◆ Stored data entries

>>>

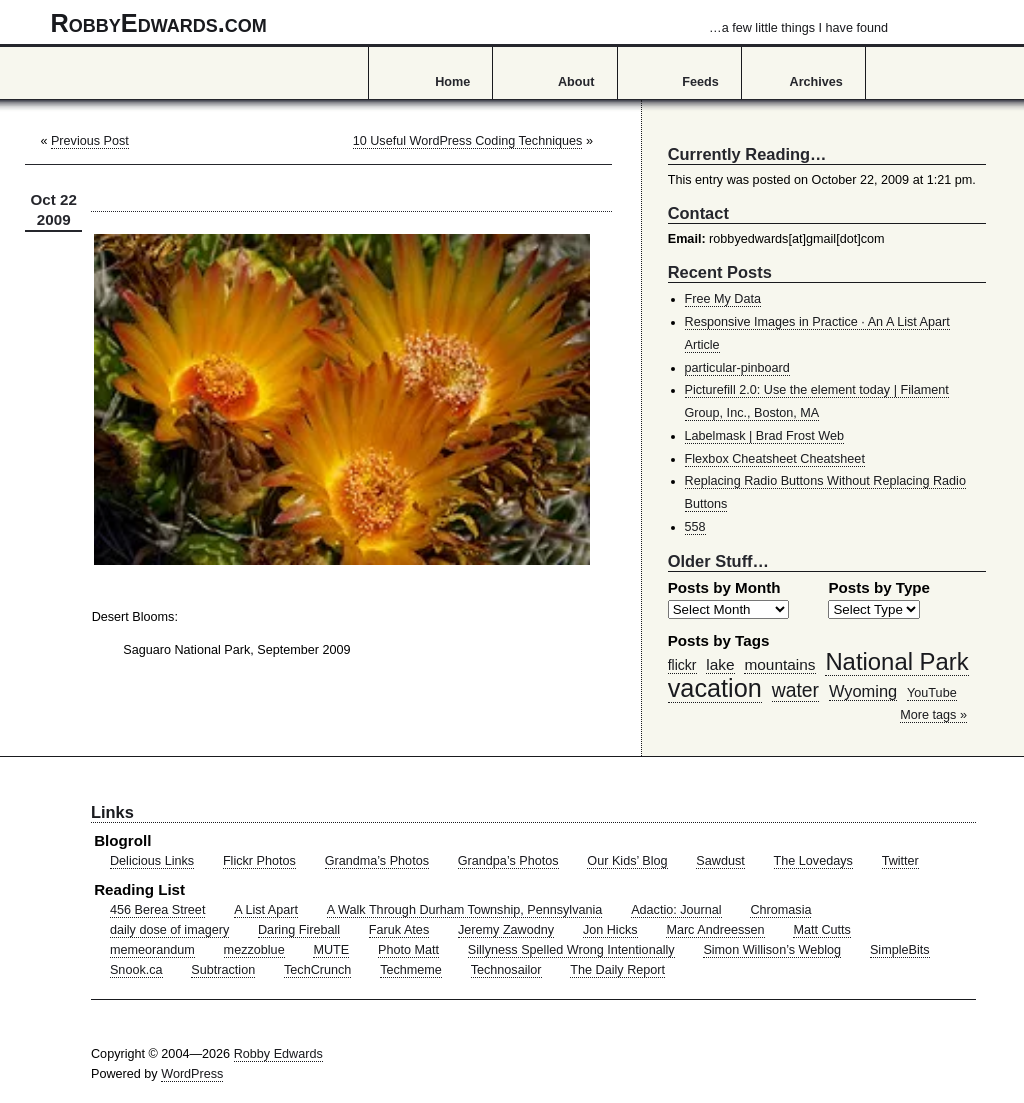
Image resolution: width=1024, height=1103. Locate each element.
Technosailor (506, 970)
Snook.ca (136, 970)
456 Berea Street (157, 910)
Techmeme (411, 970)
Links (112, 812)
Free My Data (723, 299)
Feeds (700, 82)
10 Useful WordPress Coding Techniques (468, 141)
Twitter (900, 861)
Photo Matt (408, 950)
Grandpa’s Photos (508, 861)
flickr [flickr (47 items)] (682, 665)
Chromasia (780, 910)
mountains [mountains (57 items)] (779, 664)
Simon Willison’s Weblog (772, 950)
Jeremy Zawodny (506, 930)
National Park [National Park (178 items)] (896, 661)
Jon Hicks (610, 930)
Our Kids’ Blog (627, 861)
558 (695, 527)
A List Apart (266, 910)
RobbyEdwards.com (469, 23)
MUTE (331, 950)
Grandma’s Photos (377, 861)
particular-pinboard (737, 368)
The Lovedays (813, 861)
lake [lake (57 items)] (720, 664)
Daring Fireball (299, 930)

<<<

◆ TASK DIRECTIONS
Counting the line that contains "mountains [mountains (57 items)] (779, 664)" as the first, copy exactly every line through the end of the records, and nothing else.

◆ OUTPUT FOR THIS EXERCISE
mountains [mountains (57 items)] (779, 664)
Simon Willison’s Weblog (772, 950)
Jeremy Zawodny (506, 930)
National Park [National Park (178 items)] (896, 661)
Jon Hicks (610, 930)
Our Kids’ Blog (627, 861)
558 (695, 527)
A List Apart (266, 910)
RobbyEdwards.com (469, 23)
MUTE (331, 950)
Grandma’s Photos (377, 861)
particular-pinboard (737, 368)
The Lovedays (813, 861)
lake [lake (57 items)] (720, 664)
Daring Fireball (299, 930)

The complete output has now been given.